Salon.com, that online epitome of what Dwight McDonald referred to as ‘midcult,’ had a nice little fluff piece on the death of the clerk. Specifically, those record, comic, and book store clerks who were the gatekeepers and guides to the worlds of literature, ‘zines, small presses, alternative music, and jazz.

I wasn’t much into comics when I was in high school and I never went to the clerks at RTO for musical advice. I was too much of a quiet browser and have always hated sales pitches.

Later though, I became friends with a couple of clerks at a Barnes and Noble in Montgomery, Alabama (that store is apparently gone now, by the way). One was a bit of an expert in southern literature and hosted occasional poetry groups in the store and also collected ‘found poetry’ with a southern gothic tinge. The other was closeted anarchist with a taste for political lit.

These two probably were the clerks who influenced me the most.

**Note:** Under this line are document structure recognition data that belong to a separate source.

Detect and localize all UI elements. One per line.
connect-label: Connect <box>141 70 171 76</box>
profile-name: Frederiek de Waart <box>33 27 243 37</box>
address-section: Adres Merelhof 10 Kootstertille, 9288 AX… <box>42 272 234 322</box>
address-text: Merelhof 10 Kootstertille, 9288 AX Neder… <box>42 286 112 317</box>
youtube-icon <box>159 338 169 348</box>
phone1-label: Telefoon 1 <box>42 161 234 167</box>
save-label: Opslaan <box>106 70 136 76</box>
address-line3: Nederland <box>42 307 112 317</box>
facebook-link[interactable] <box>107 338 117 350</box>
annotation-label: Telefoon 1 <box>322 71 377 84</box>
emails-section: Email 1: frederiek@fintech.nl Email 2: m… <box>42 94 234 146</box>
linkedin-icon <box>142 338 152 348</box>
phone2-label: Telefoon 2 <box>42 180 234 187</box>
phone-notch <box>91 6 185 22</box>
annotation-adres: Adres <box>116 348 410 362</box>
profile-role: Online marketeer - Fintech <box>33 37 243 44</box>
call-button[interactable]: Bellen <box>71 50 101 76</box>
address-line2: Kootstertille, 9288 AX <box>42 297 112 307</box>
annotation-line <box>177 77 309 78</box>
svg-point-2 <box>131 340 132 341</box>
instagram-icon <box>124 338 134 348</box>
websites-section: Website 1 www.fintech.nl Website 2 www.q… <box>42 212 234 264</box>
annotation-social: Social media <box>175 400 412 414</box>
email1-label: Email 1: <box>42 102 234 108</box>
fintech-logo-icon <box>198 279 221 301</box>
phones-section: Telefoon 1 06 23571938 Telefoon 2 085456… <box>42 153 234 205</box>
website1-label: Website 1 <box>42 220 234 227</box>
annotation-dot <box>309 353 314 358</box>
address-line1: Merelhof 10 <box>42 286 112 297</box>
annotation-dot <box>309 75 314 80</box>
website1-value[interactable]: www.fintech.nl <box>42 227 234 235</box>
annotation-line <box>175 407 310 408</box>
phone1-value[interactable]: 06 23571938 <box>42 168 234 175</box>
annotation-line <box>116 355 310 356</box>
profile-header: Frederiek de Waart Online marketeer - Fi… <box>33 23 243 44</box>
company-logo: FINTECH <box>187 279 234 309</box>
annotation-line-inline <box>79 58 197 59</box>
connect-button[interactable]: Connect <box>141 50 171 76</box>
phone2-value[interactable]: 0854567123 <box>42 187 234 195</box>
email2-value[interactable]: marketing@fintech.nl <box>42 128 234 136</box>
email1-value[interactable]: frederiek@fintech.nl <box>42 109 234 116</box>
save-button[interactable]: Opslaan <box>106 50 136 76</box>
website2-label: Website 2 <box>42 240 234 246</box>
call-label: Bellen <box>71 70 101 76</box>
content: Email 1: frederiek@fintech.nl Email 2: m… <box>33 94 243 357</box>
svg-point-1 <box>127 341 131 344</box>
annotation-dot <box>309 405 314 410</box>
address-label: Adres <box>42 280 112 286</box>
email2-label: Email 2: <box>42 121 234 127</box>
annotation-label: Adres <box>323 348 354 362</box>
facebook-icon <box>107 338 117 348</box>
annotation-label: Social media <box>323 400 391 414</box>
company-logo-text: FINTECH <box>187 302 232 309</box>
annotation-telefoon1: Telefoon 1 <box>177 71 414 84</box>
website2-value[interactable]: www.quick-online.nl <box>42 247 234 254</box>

A third was the owner of the used bookstore in Clearwater, Florida, A Blue Moon. He and my mother sometimes went out, so the clerk-customer relationship was a little weird. But he had a wonderfully curated store with a lot of great stuff and he wasn’t afraid to point out interesting books. He also used an old fashioned camera that took ten or twenty seconds to take a picture and required a photometer to use properly.